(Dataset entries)
************

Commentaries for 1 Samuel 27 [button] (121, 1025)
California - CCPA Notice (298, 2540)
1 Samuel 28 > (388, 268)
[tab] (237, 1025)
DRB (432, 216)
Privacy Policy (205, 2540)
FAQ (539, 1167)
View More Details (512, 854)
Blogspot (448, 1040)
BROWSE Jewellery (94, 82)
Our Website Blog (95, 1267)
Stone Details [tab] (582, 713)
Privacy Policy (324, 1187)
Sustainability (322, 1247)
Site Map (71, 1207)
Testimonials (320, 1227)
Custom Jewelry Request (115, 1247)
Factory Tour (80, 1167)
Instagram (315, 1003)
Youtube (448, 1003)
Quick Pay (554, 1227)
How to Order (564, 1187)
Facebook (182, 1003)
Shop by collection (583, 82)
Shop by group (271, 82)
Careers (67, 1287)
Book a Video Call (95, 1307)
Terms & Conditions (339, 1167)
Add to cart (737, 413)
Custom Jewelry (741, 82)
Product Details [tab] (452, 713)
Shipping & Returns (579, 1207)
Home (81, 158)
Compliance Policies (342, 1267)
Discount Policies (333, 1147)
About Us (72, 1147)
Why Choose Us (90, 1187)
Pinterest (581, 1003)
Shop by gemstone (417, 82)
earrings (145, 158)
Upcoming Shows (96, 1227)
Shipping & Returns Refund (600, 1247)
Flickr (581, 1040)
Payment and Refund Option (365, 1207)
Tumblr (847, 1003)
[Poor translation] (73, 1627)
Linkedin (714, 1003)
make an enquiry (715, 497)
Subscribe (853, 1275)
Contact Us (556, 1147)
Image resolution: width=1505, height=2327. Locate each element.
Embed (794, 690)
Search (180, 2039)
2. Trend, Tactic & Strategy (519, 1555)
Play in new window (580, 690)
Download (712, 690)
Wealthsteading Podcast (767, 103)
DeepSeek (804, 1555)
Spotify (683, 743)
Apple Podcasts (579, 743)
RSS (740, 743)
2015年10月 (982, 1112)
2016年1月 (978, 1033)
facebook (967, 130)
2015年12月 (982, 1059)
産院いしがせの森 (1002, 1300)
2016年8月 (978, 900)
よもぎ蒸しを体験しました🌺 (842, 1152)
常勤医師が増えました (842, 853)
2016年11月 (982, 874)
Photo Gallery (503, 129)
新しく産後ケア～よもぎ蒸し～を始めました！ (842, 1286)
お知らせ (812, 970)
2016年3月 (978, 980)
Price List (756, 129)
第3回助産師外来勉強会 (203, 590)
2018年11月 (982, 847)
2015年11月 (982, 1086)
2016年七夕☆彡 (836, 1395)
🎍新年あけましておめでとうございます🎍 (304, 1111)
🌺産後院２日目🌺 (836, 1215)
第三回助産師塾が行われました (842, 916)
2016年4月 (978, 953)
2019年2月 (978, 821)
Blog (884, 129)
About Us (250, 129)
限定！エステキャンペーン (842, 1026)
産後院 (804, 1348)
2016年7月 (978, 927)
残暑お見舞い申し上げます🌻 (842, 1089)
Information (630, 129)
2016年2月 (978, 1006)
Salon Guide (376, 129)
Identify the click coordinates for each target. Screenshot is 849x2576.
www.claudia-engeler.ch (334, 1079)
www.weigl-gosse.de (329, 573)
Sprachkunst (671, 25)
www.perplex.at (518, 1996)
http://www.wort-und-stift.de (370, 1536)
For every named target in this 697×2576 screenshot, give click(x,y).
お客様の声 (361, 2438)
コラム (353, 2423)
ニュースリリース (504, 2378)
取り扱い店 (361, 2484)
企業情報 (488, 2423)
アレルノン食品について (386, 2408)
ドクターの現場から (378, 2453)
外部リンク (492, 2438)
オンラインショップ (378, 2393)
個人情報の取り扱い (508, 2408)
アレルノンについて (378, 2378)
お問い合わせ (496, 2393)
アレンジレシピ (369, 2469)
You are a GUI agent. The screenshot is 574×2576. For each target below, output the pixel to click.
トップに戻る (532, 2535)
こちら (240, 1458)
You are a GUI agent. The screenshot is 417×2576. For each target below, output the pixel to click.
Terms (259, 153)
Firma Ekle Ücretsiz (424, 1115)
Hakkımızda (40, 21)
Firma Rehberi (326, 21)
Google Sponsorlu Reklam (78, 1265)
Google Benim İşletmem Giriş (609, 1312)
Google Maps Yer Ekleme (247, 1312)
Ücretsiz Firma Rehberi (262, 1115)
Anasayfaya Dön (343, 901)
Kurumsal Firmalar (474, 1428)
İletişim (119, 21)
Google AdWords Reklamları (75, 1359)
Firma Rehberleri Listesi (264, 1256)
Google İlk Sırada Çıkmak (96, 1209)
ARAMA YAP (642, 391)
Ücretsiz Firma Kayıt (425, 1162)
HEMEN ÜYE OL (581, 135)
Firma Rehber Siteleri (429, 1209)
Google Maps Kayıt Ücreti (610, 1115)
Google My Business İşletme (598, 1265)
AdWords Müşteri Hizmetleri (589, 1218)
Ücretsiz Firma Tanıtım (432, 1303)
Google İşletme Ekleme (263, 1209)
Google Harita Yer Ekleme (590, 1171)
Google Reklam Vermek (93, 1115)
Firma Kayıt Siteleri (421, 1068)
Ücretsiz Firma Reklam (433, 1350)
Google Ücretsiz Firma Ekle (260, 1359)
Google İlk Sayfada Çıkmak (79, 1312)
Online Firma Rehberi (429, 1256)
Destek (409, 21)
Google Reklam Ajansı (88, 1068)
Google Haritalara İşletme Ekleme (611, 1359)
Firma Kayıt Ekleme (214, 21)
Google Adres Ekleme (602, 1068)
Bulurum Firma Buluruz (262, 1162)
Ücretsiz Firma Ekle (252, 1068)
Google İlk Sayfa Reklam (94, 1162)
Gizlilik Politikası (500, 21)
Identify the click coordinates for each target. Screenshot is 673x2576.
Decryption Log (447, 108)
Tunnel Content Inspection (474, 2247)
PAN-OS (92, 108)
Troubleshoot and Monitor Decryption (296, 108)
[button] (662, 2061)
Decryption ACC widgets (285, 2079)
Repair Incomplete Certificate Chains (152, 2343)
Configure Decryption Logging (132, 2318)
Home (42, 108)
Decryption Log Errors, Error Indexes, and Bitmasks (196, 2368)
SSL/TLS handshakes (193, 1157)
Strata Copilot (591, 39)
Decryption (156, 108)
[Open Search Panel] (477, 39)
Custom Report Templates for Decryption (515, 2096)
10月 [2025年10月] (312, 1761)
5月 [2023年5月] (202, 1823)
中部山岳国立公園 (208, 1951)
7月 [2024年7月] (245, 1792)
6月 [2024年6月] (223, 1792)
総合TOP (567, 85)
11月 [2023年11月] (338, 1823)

************

== Your assignment ==
Transcribe the full set of records without altering a single character.

== Answer box ==
Commentaries for 1 Samuel 27 [button] (121, 1025)
California - CCPA Notice (298, 2540)
1 Samuel 28 > (388, 268)
[tab] (237, 1025)
DRB (432, 216)
Privacy Policy (205, 2540)
FAQ (539, 1167)
View More Details (512, 854)
Blogspot (448, 1040)
BROWSE Jewellery (94, 82)
Our Website Blog (95, 1267)
Stone Details [tab] (582, 713)
Privacy Policy (324, 1187)
Sustainability (322, 1247)
Site Map (71, 1207)
Testimonials (320, 1227)
Custom Jewelry Request (115, 1247)
Factory Tour (80, 1167)
Instagram (315, 1003)
Youtube (448, 1003)
Quick Pay (554, 1227)
How to Order (564, 1187)
Facebook (182, 1003)
Shop by collection (583, 82)
Shop by group (271, 82)
Careers (67, 1287)
Book a Video Call (95, 1307)
Terms & Conditions (339, 1167)
Add to cart (737, 413)
Custom Jewelry (741, 82)
Product Details [tab] (452, 713)
Shipping & Returns (579, 1207)
Home (81, 158)
Compliance Policies (342, 1267)
Discount Policies (333, 1147)
About Us (72, 1147)
Why Choose Us (90, 1187)
Pinterest (581, 1003)
Shop by gemstone (417, 82)
earrings (145, 158)
Upcoming Shows (96, 1227)
Shipping & Returns Refund (600, 1247)
Flickr (581, 1040)
Payment and Refund Option (365, 1207)
Tumblr (847, 1003)
[Poor translation] (73, 1627)
Linkedin (714, 1003)
make an enquiry (715, 497)
Subscribe (853, 1275)
Contact Us (556, 1147)
Image resolution: width=1505, height=2327. Locate each element.
Embed (794, 690)
Search (180, 2039)
2. Trend, Tactic & Strategy (519, 1555)
Play in new window (580, 690)
Download (712, 690)
Wealthsteading Podcast (767, 103)
DeepSeek (804, 1555)
Spotify (683, 743)
Apple Podcasts (579, 743)
RSS (740, 743)
2015年10月 (982, 1112)
2016年1月 (978, 1033)
facebook (967, 130)
2015年12月 (982, 1059)
産院いしがせの森 (1002, 1300)
2016年8月 (978, 900)
よもぎ蒸しを体験しました🌺 (842, 1152)
常勤医師が増えました (842, 853)
2016年11月 (982, 874)
Photo Gallery (503, 129)
新しく産後ケア～よもぎ蒸し～を始めました！ (842, 1286)
お知らせ (812, 970)
2016年3月 (978, 980)
Price List (756, 129)
第3回助産師外来勉強会 (203, 590)
2018年11月 (982, 847)
2015年11月 (982, 1086)
2016年七夕☆彡 (836, 1395)
🎍新年あけましておめでとうございます🎍 (304, 1111)
🌺産後院２日目🌺 (836, 1215)
第三回助産師塾が行われました (842, 916)
2016年4月 (978, 953)
2019年2月 (978, 821)
Blog (884, 129)
About Us (250, 129)
限定！エステキャンペーン (842, 1026)
産後院 (804, 1348)
2016年7月 (978, 927)
残暑お見舞い申し上げます🌻 (842, 1089)
Information (630, 129)
2016年2月 (978, 1006)
Salon Guide (376, 129)
Identify the click coordinates for each target. Screenshot is 849x2576.
www.claudia-engeler.ch (334, 1079)
www.weigl-gosse.de (329, 573)
Sprachkunst (671, 25)
www.perplex.at (518, 1996)
http://www.wort-und-stift.de (370, 1536)
For every named target in this 697×2576 screenshot, give click(x,y).
お客様の声 (361, 2438)
コラム (353, 2423)
ニュースリリース (504, 2378)
取り扱い店 (361, 2484)
企業情報 (488, 2423)
アレルノン食品について (386, 2408)
ドクターの現場から (378, 2453)
外部リンク (492, 2438)
オンラインショップ (378, 2393)
個人情報の取り扱い (508, 2408)
アレルノンについて (378, 2378)
お問い合わせ (496, 2393)
アレンジレシピ (369, 2469)
You are a GUI agent. The screenshot is 574×2576. For each target below, output the pixel to click.
トップに戻る (532, 2535)
こちら (240, 1458)
You are a GUI agent. The screenshot is 417×2576. For each target below, output the pixel to click.
Terms (259, 153)
Firma Ekle Ücretsiz (424, 1115)
Hakkımızda (40, 21)
Firma Rehberi (326, 21)
Google Sponsorlu Reklam (78, 1265)
Google Benim İşletmem Giriş (609, 1312)
Google Maps Yer Ekleme (247, 1312)
Ücretsiz Firma Rehberi (262, 1115)
Anasayfaya Dön (343, 901)
Kurumsal Firmalar (474, 1428)
İletişim (119, 21)
Google AdWords Reklamları (75, 1359)
Firma Rehberleri Listesi (264, 1256)
Google İlk Sırada Çıkmak (96, 1209)
ARAMA YAP (642, 391)
Ücretsiz Firma Kayıt (425, 1162)
HEMEN ÜYE OL (581, 135)
Firma Rehber Siteleri (429, 1209)
Google Maps Kayıt Ücreti (610, 1115)
Google My Business İşletme (598, 1265)
AdWords Müşteri Hizmetleri (589, 1218)
Ücretsiz Firma Tanıtım (432, 1303)
Google İşletme Ekleme (263, 1209)
Google Harita Yer Ekleme (590, 1171)
Google Reklam Vermek (93, 1115)
Firma Kayıt Siteleri (421, 1068)
Ücretsiz Firma Reklam (433, 1350)
Google Ücretsiz Firma Ekle (260, 1359)
Google İlk Sayfada Çıkmak (79, 1312)
Online Firma Rehberi (429, 1256)
Destek (409, 21)
Google Reklam Ajansı (88, 1068)
Google Haritalara İşletme Ekleme (611, 1359)
Firma Kayıt Ekleme (214, 21)
Google Adres Ekleme (602, 1068)
Bulurum Firma Buluruz (262, 1162)
Ücretsiz Firma Ekle (252, 1068)
Google İlk Sayfa Reklam (94, 1162)
Gizlilik Politikası (500, 21)
Identify the click coordinates for each target. Screenshot is 673x2576.
Decryption Log (447, 108)
Tunnel Content Inspection (474, 2247)
PAN-OS (92, 108)
Troubleshoot and Monitor Decryption (296, 108)
[button] (662, 2061)
Decryption ACC widgets (285, 2079)
Repair Incomplete Certificate Chains (152, 2343)
Configure Decryption Logging (132, 2318)
Home (42, 108)
Decryption Log Errors, Error Indexes, and Bitmasks (196, 2368)
SSL/TLS handshakes (193, 1157)
Strata Copilot (591, 39)
Decryption (156, 108)
[Open Search Panel] (477, 39)
Custom Report Templates for Decryption (515, 2096)
10月 [2025年10月] (312, 1761)
5月 [2023年5月] (202, 1823)
中部山岳国立公園 (208, 1951)
7月 [2024年7月] (245, 1792)
6月 [2024年6月] (223, 1792)
総合TOP (567, 85)
11月 [2023年11月] (338, 1823)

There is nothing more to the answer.